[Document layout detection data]
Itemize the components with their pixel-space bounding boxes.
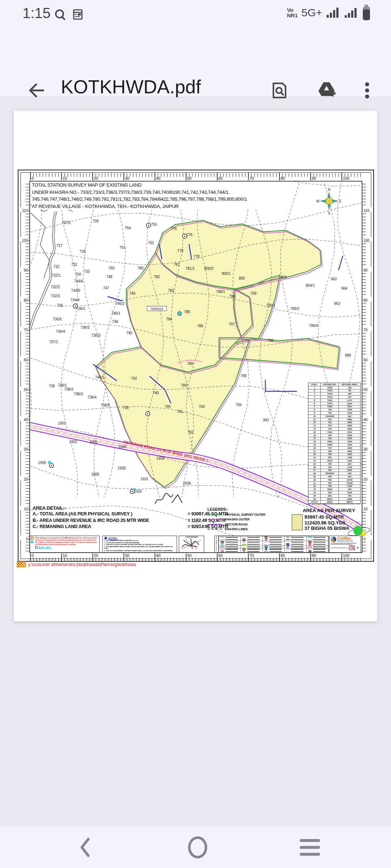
svg-text:776: 776 bbox=[186, 233, 193, 237]
svg-text:70: 70 bbox=[249, 176, 254, 180]
svg-text:30: 30 bbox=[125, 553, 129, 558]
firm-title-box: CadMax PROJECTS (P) LTD. ✦ bbox=[329, 536, 361, 553]
firm-detail-bar bbox=[331, 548, 348, 548]
table-row: 3079611700 bbox=[308, 478, 360, 482]
svg-text:733: 733 bbox=[84, 269, 90, 273]
svg-text:80: 80 bbox=[24, 298, 28, 302]
pdf-page: 0010102020303040405050606070708080909010… bbox=[14, 111, 377, 621]
legend-item: KHASRA OUTER bbox=[207, 517, 293, 522]
svg-text:747: 747 bbox=[103, 286, 109, 290]
symbology-cell bbox=[241, 543, 262, 545]
svg-text:804/1: 804/1 bbox=[306, 284, 315, 288]
svg-text:736/5: 736/5 bbox=[52, 317, 62, 321]
svg-text:110: 110 bbox=[363, 209, 369, 213]
nav-recents-button[interactable] bbox=[297, 835, 319, 859]
document-title: KOTKHWDA.pdf bbox=[61, 76, 201, 98]
legend-item: PHYSICAL SURVEY OUTER bbox=[207, 512, 293, 517]
svg-text:734: 734 bbox=[75, 272, 81, 276]
svg-text:100: 100 bbox=[343, 553, 349, 558]
svg-text:30: 30 bbox=[125, 176, 129, 180]
svg-text:0: 0 bbox=[26, 537, 28, 541]
svg-text:736/1: 736/1 bbox=[76, 307, 85, 311]
svg-text:746/2: 746/2 bbox=[115, 302, 124, 306]
location-map-box: LOCATION MAP bbox=[179, 536, 204, 553]
table-row: 207471000 bbox=[308, 447, 360, 450]
svg-text:1938: 1938 bbox=[183, 481, 191, 485]
svg-text:70: 70 bbox=[363, 328, 368, 332]
table-row: 237811300 bbox=[308, 456, 360, 459]
table-row: 147444000 bbox=[308, 427, 360, 431]
svg-text:80: 80 bbox=[281, 553, 285, 558]
svg-text:738: 738 bbox=[49, 384, 55, 388]
symbology-cell bbox=[263, 548, 285, 550]
svg-text:731: 731 bbox=[71, 263, 77, 267]
symbology-cell bbox=[285, 550, 306, 553]
legend-item: SECTOR ROAD bbox=[207, 522, 293, 527]
table-row: 3734/2395 bbox=[308, 392, 360, 396]
svg-text:1939: 1939 bbox=[156, 456, 165, 460]
calendar-notification-icon bbox=[72, 8, 84, 21]
svg-text:784: 784 bbox=[166, 317, 172, 321]
svg-text:1902: 1902 bbox=[69, 440, 77, 444]
legend-swatch bbox=[207, 514, 222, 515]
corner-chip-yellow bbox=[31, 537, 34, 540]
svg-text:10: 10 bbox=[63, 176, 67, 180]
table-row: 10740/6190500 bbox=[308, 415, 360, 418]
symbology-grid bbox=[219, 536, 328, 552]
svg-text:752: 752 bbox=[148, 241, 154, 245]
notes-box: NOTES:- 1. ALL DIMENSIONS ARE IN METERS … bbox=[102, 536, 177, 553]
svg-text:20: 20 bbox=[24, 477, 28, 481]
svg-text:782: 782 bbox=[154, 275, 160, 279]
svg-text:0: 0 bbox=[31, 553, 34, 558]
compass-e: E bbox=[339, 199, 342, 203]
battery-icon bbox=[362, 4, 371, 21]
svg-text:746: 746 bbox=[112, 320, 118, 324]
symbology-cell bbox=[263, 541, 285, 543]
svg-text:80: 80 bbox=[281, 176, 285, 180]
table-row: 33798/1700 bbox=[308, 488, 360, 491]
svg-text:40: 40 bbox=[156, 553, 160, 558]
svg-text:727: 727 bbox=[56, 244, 63, 248]
svg-text:780: 780 bbox=[138, 266, 144, 270]
svg-text:729: 729 bbox=[80, 250, 86, 254]
svg-text:795: 795 bbox=[241, 374, 247, 378]
svg-text:778: 778 bbox=[194, 255, 200, 259]
legend-item: KHASRA LINES bbox=[207, 527, 293, 532]
table-row: 35800700 bbox=[308, 494, 360, 498]
svg-text:746/1: 746/1 bbox=[111, 311, 120, 315]
svg-text:790: 790 bbox=[165, 405, 171, 409]
legend-swatch bbox=[207, 529, 222, 529]
nav-back-button[interactable] bbox=[72, 835, 94, 859]
symbology-cell bbox=[307, 541, 328, 543]
svg-text:738/2: 738/2 bbox=[64, 387, 73, 391]
symbology-cell bbox=[285, 546, 306, 548]
map-title-line: AT REVENUE VILLAGE - KOTKHAWDA, TEH.- KO… bbox=[32, 203, 287, 210]
svg-text:1930: 1930 bbox=[118, 466, 126, 470]
symbology-cell bbox=[241, 546, 262, 548]
compass-n: N bbox=[328, 188, 330, 192]
pdf-viewport[interactable]: 0010102020303040405050606070708080909010… bbox=[0, 97, 391, 826]
network-type: 5G+ bbox=[301, 7, 322, 19]
svg-text:738/1: 738/1 bbox=[58, 383, 67, 387]
table-row: 277846300 bbox=[308, 469, 360, 472]
svg-text:1931: 1931 bbox=[140, 477, 149, 481]
svg-text:786: 786 bbox=[197, 324, 203, 328]
svg-text:50: 50 bbox=[187, 553, 192, 558]
symbology-cell bbox=[263, 546, 285, 548]
svg-text:749: 749 bbox=[129, 292, 135, 295]
cad-logo-badge bbox=[17, 561, 26, 567]
svg-text:0: 0 bbox=[31, 176, 34, 180]
svg-text:991: 991 bbox=[263, 418, 269, 422]
nav-home-button[interactable] bbox=[185, 835, 206, 859]
table-row: 227803800 bbox=[308, 453, 360, 456]
table-row: 327981200 bbox=[308, 485, 360, 488]
table-row: 347994200 bbox=[308, 491, 360, 494]
svg-text:784/6422: 784/6422 bbox=[150, 307, 163, 311]
table-row: 2733/385 bbox=[308, 390, 360, 393]
firm-detail-bar bbox=[331, 544, 352, 545]
copyright-text: This drawing is the property of CadMax P… bbox=[35, 537, 98, 545]
svg-text:783: 783 bbox=[168, 289, 174, 293]
svg-text:732/1: 732/1 bbox=[51, 273, 60, 277]
symbology-cell bbox=[307, 536, 328, 539]
svg-text:738/5: 738/5 bbox=[101, 403, 110, 407]
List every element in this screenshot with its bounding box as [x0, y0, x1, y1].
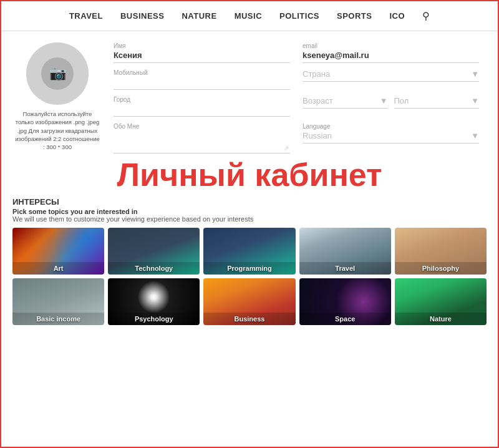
nav-nature[interactable]: NATURE — [182, 11, 216, 21]
city-field: Город — [114, 96, 290, 117]
city-input[interactable] — [114, 104, 290, 117]
avatar[interactable]: 📷 — [26, 42, 89, 105]
age-gender-row: Возраст ▼ Пол ▼ — [303, 96, 479, 117]
language-value: Russian — [303, 131, 332, 140]
gender-placeholder: Пол — [394, 96, 409, 105]
email-label: email — [303, 42, 479, 49]
profile-section: 📷 Пожалуйста используйте только изображе… — [1, 31, 498, 153]
avatar-inner: 📷 — [41, 57, 74, 90]
avatar-area: 📷 Пожалуйста используйте только изображе… — [14, 42, 101, 153]
interests-section: ИНТЕРЕСЫ Pick some topics you are intere… — [1, 197, 498, 325]
topic-art-label: Art — [12, 262, 104, 275]
topic-space[interactable]: Space — [299, 278, 391, 325]
search-icon[interactable]: ⚲ — [422, 10, 430, 22]
resize-handle: ⇗ — [284, 145, 289, 152]
nav-music[interactable]: MUSIC — [235, 11, 262, 21]
page-heading: Личный кабинет — [1, 153, 498, 197]
chevron-down-icon: ▼ — [380, 96, 388, 105]
topic-programming-label: Programming — [203, 262, 295, 275]
profile-form: Имя Ксения email kseneya@mail.ru Мобильн… — [114, 42, 479, 153]
name-field: Имя Ксения — [114, 42, 290, 63]
chevron-down-icon: ▼ — [471, 96, 479, 105]
interests-subtitle1: Pick some topics you are interested in — [12, 208, 487, 215]
topic-technology-label: Technology — [108, 262, 200, 275]
topic-space-label: Space — [299, 313, 391, 325]
name-value[interactable]: Ксения — [114, 51, 290, 63]
language-field: Language Russian ▼ — [303, 123, 479, 153]
name-label: Имя — [114, 42, 290, 49]
mobile-input[interactable] — [114, 77, 290, 90]
gender-field: Пол ▼ — [394, 96, 480, 117]
gender-select[interactable]: Пол ▼ — [394, 96, 480, 109]
camera-icon: 📷 — [49, 66, 66, 82]
topic-philosophy-label: Philosophy — [395, 262, 487, 275]
topic-nature[interactable]: Nature — [395, 278, 487, 325]
about-field: Обо Мне ⇗ — [114, 123, 290, 153]
topic-psychology[interactable]: Psychology — [108, 278, 200, 325]
language-select[interactable]: Russian ▼ — [303, 131, 479, 144]
interests-subtitle2: We will use them to customize your viewi… — [12, 215, 487, 223]
nav-ico[interactable]: ICO — [389, 11, 405, 21]
age-field: Возраст ▼ — [303, 96, 388, 117]
mobile-field: Мобильный — [114, 69, 290, 90]
city-label: Город — [114, 96, 290, 103]
topic-technology[interactable]: Technology — [108, 228, 200, 275]
about-textarea[interactable]: ⇗ — [114, 131, 290, 153]
language-label: Language — [303, 123, 479, 130]
topic-basic-income[interactable]: Basic income — [12, 278, 104, 325]
topic-travel[interactable]: Travel — [299, 228, 391, 275]
country-select[interactable]: Страна ▼ — [303, 69, 479, 82]
topic-art[interactable]: Art — [12, 228, 104, 275]
age-placeholder: Возраст — [303, 96, 333, 105]
topic-basic-income-label: Basic income — [12, 313, 104, 325]
email-value[interactable]: kseneya@mail.ru — [303, 51, 479, 63]
topic-nature-label: Nature — [395, 313, 487, 325]
topic-travel-label: Travel — [299, 262, 391, 275]
nav-travel[interactable]: TRAVEL — [69, 11, 103, 21]
email-field: email kseneya@mail.ru — [303, 42, 479, 63]
topic-philosophy[interactable]: Philosophy — [395, 228, 487, 275]
topic-programming[interactable]: Programming — [203, 228, 295, 275]
topic-business[interactable]: Business — [203, 278, 295, 325]
topics-grid: Art Technology Programming Travel Philos… — [12, 228, 487, 325]
topic-psychology-label: Psychology — [108, 313, 200, 325]
mobile-label: Мобильный — [114, 69, 290, 76]
nav-business[interactable]: BUSINESS — [120, 11, 164, 21]
nav-sports[interactable]: SPORTS — [337, 11, 372, 21]
navbar: TRAVEL BUSINESS NATURE MUSIC POLITICS SP… — [1, 1, 498, 31]
interests-title: ИНТЕРЕСЫ — [12, 197, 487, 207]
age-select[interactable]: Возраст ▼ — [303, 96, 388, 109]
chevron-down-icon: ▼ — [471, 69, 479, 79]
topic-business-label: Business — [203, 313, 295, 325]
chevron-down-icon: ▼ — [471, 131, 479, 140]
country-field: Страна ▼ — [303, 69, 479, 90]
about-label: Обо Мне — [114, 123, 290, 130]
nav-politics[interactable]: POLITICS — [279, 11, 319, 21]
country-placeholder: Страна — [303, 69, 330, 79]
avatar-hint: Пожалуйста используйте только изображени… — [14, 110, 101, 151]
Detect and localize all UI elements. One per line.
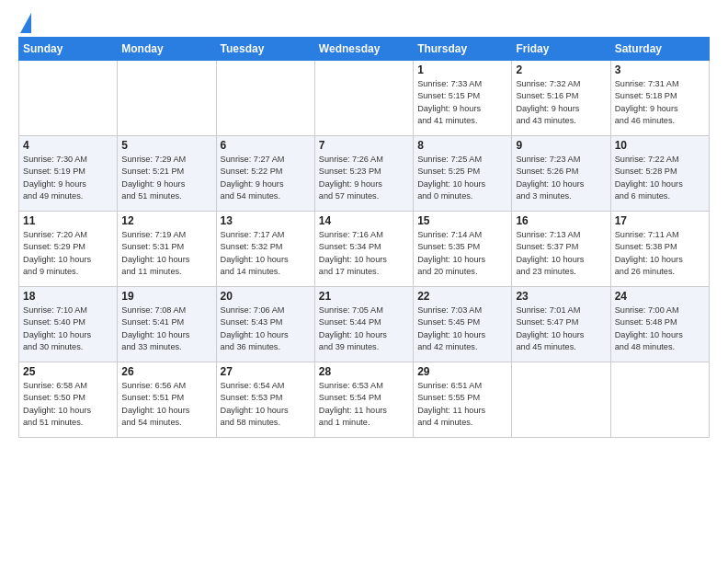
calendar-cell: 29Sunrise: 6:51 AM Sunset: 5:55 PM Dayli… — [414, 362, 512, 438]
day-info: Sunrise: 7:06 AM Sunset: 5:43 PM Dayligh… — [221, 304, 311, 353]
day-number: 15 — [417, 214, 507, 227]
day-number: 8 — [417, 139, 507, 152]
calendar-cell: 7Sunrise: 7:26 AM Sunset: 5:23 PM Daylig… — [314, 136, 413, 212]
day-info: Sunrise: 7:17 AM Sunset: 5:32 PM Dayligh… — [221, 229, 311, 278]
day-number: 16 — [516, 214, 606, 227]
day-number: 4 — [23, 139, 113, 152]
day-info: Sunrise: 6:53 AM Sunset: 5:54 PM Dayligh… — [319, 380, 409, 429]
calendar-cell: 25Sunrise: 6:58 AM Sunset: 5:50 PM Dayli… — [19, 362, 118, 438]
day-info: Sunrise: 7:08 AM Sunset: 5:41 PM Dayligh… — [121, 304, 211, 353]
calendar-cell — [512, 362, 610, 438]
day-info: Sunrise: 7:25 AM Sunset: 5:25 PM Dayligh… — [417, 154, 507, 202]
calendar-cell: 17Sunrise: 7:11 AM Sunset: 5:38 PM Dayli… — [610, 212, 709, 287]
calendar-cell: 9Sunrise: 7:23 AM Sunset: 5:26 PM Daylig… — [512, 136, 610, 212]
day-number: 9 — [516, 139, 606, 152]
header — [18, 15, 710, 31]
calendar-cell: 19Sunrise: 7:08 AM Sunset: 5:41 PM Dayli… — [118, 287, 216, 362]
week-row-1: 4Sunrise: 7:30 AM Sunset: 5:19 PM Daylig… — [19, 136, 710, 212]
day-number: 20 — [221, 290, 311, 303]
calendar-header-row: SundayMondayTuesdayWednesdayThursdayFrid… — [19, 38, 710, 61]
day-number: 1 — [417, 63, 507, 76]
day-number: 11 — [23, 214, 113, 227]
calendar-cell: 13Sunrise: 7:17 AM Sunset: 5:32 PM Dayli… — [216, 212, 314, 287]
day-info: Sunrise: 7:22 AM Sunset: 5:28 PM Dayligh… — [615, 154, 705, 202]
day-info: Sunrise: 7:30 AM Sunset: 5:19 PM Dayligh… — [23, 154, 113, 202]
weekday-header-monday: Monday — [118, 38, 216, 61]
weekday-header-wednesday: Wednesday — [314, 38, 413, 61]
calendar-cell: 6Sunrise: 7:27 AM Sunset: 5:22 PM Daylig… — [216, 136, 314, 212]
calendar-cell: 16Sunrise: 7:13 AM Sunset: 5:37 PM Dayli… — [512, 212, 610, 287]
day-info: Sunrise: 6:51 AM Sunset: 5:55 PM Dayligh… — [417, 380, 507, 429]
day-info: Sunrise: 7:11 AM Sunset: 5:38 PM Dayligh… — [615, 229, 705, 278]
weekday-header-sunday: Sunday — [19, 38, 118, 61]
calendar-cell: 28Sunrise: 6:53 AM Sunset: 5:54 PM Dayli… — [314, 362, 413, 438]
day-number: 27 — [221, 365, 311, 378]
day-info: Sunrise: 7:14 AM Sunset: 5:35 PM Dayligh… — [417, 229, 507, 278]
logo-triangle-icon — [20, 13, 31, 33]
calendar-cell: 8Sunrise: 7:25 AM Sunset: 5:25 PM Daylig… — [414, 136, 512, 212]
calendar-cell: 22Sunrise: 7:03 AM Sunset: 5:45 PM Dayli… — [414, 287, 512, 362]
calendar-cell: 21Sunrise: 7:05 AM Sunset: 5:44 PM Dayli… — [314, 287, 413, 362]
day-number: 3 — [615, 63, 705, 76]
day-number: 22 — [417, 290, 507, 303]
day-number: 2 — [516, 63, 606, 76]
week-row-2: 11Sunrise: 7:20 AM Sunset: 5:29 PM Dayli… — [19, 212, 710, 287]
weekday-header-friday: Friday — [512, 38, 610, 61]
calendar-cell: 14Sunrise: 7:16 AM Sunset: 5:34 PM Dayli… — [314, 212, 413, 287]
day-info: Sunrise: 6:58 AM Sunset: 5:50 PM Dayligh… — [23, 380, 113, 429]
day-info: Sunrise: 7:03 AM Sunset: 5:45 PM Dayligh… — [417, 304, 507, 353]
week-row-4: 25Sunrise: 6:58 AM Sunset: 5:50 PM Dayli… — [19, 362, 710, 438]
calendar-cell: 20Sunrise: 7:06 AM Sunset: 5:43 PM Dayli… — [216, 287, 314, 362]
day-info: Sunrise: 7:00 AM Sunset: 5:48 PM Dayligh… — [615, 304, 705, 353]
calendar-cell: 1Sunrise: 7:33 AM Sunset: 5:15 PM Daylig… — [414, 61, 512, 136]
calendar-cell: 18Sunrise: 7:10 AM Sunset: 5:40 PM Dayli… — [19, 287, 118, 362]
day-info: Sunrise: 7:01 AM Sunset: 5:47 PM Dayligh… — [516, 304, 606, 353]
day-number: 10 — [615, 139, 705, 152]
calendar-cell — [314, 61, 413, 136]
day-number: 12 — [121, 214, 211, 227]
calendar-cell: 10Sunrise: 7:22 AM Sunset: 5:28 PM Dayli… — [610, 136, 709, 212]
calendar-cell: 23Sunrise: 7:01 AM Sunset: 5:47 PM Dayli… — [512, 287, 610, 362]
day-info: Sunrise: 7:27 AM Sunset: 5:22 PM Dayligh… — [221, 154, 311, 202]
day-number: 5 — [121, 139, 211, 152]
calendar-cell: 15Sunrise: 7:14 AM Sunset: 5:35 PM Dayli… — [414, 212, 512, 287]
day-number: 21 — [319, 290, 409, 303]
day-info: Sunrise: 7:26 AM Sunset: 5:23 PM Dayligh… — [319, 154, 409, 202]
day-number: 24 — [615, 290, 705, 303]
day-info: Sunrise: 7:32 AM Sunset: 5:16 PM Dayligh… — [516, 78, 606, 127]
week-row-3: 18Sunrise: 7:10 AM Sunset: 5:40 PM Dayli… — [19, 287, 710, 362]
weekday-header-saturday: Saturday — [610, 38, 709, 61]
weekday-header-tuesday: Tuesday — [216, 38, 314, 61]
day-info: Sunrise: 7:31 AM Sunset: 5:18 PM Dayligh… — [615, 78, 705, 127]
day-info: Sunrise: 7:16 AM Sunset: 5:34 PM Dayligh… — [319, 229, 409, 278]
day-info: Sunrise: 6:54 AM Sunset: 5:53 PM Dayligh… — [221, 380, 311, 429]
calendar-cell — [610, 362, 709, 438]
day-number: 26 — [121, 365, 211, 378]
logo-text-block — [18, 15, 31, 31]
day-info: Sunrise: 7:29 AM Sunset: 5:21 PM Dayligh… — [121, 154, 211, 202]
week-row-0: 1Sunrise: 7:33 AM Sunset: 5:15 PM Daylig… — [19, 61, 710, 136]
weekday-header-thursday: Thursday — [414, 38, 512, 61]
day-number: 17 — [615, 214, 705, 227]
calendar-cell: 11Sunrise: 7:20 AM Sunset: 5:29 PM Dayli… — [19, 212, 118, 287]
calendar-cell: 5Sunrise: 7:29 AM Sunset: 5:21 PM Daylig… — [118, 136, 216, 212]
calendar-cell: 26Sunrise: 6:56 AM Sunset: 5:51 PM Dayli… — [118, 362, 216, 438]
calendar-cell: 4Sunrise: 7:30 AM Sunset: 5:19 PM Daylig… — [19, 136, 118, 212]
day-info: Sunrise: 7:05 AM Sunset: 5:44 PM Dayligh… — [319, 304, 409, 353]
page: SundayMondayTuesdayWednesdayThursdayFrid… — [0, 0, 728, 447]
day-number: 18 — [23, 290, 113, 303]
logo — [18, 15, 31, 31]
day-info: Sunrise: 7:23 AM Sunset: 5:26 PM Dayligh… — [516, 154, 606, 202]
day-number: 25 — [23, 365, 113, 378]
day-number: 29 — [417, 365, 507, 378]
day-number: 23 — [516, 290, 606, 303]
calendar-table: SundayMondayTuesdayWednesdayThursdayFrid… — [18, 37, 710, 438]
calendar-cell — [118, 61, 216, 136]
calendar-cell: 27Sunrise: 6:54 AM Sunset: 5:53 PM Dayli… — [216, 362, 314, 438]
day-number: 7 — [319, 139, 409, 152]
day-number: 13 — [221, 214, 311, 227]
day-info: Sunrise: 7:20 AM Sunset: 5:29 PM Dayligh… — [23, 229, 113, 278]
day-number: 28 — [319, 365, 409, 378]
day-info: Sunrise: 7:19 AM Sunset: 5:31 PM Dayligh… — [121, 229, 211, 278]
calendar-cell — [216, 61, 314, 136]
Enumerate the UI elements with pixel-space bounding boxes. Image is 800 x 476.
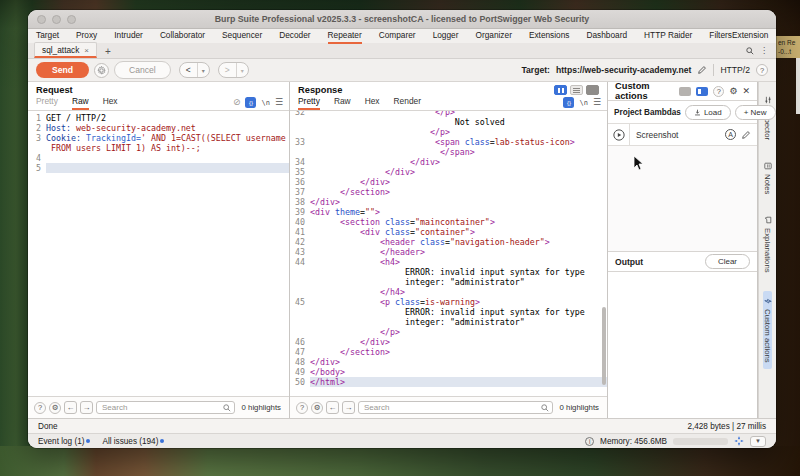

HOW TO COMPLETE THIS TASK
From the entries above, tally every line holding the string "with". Give only the count.

ANSWER SPACE
3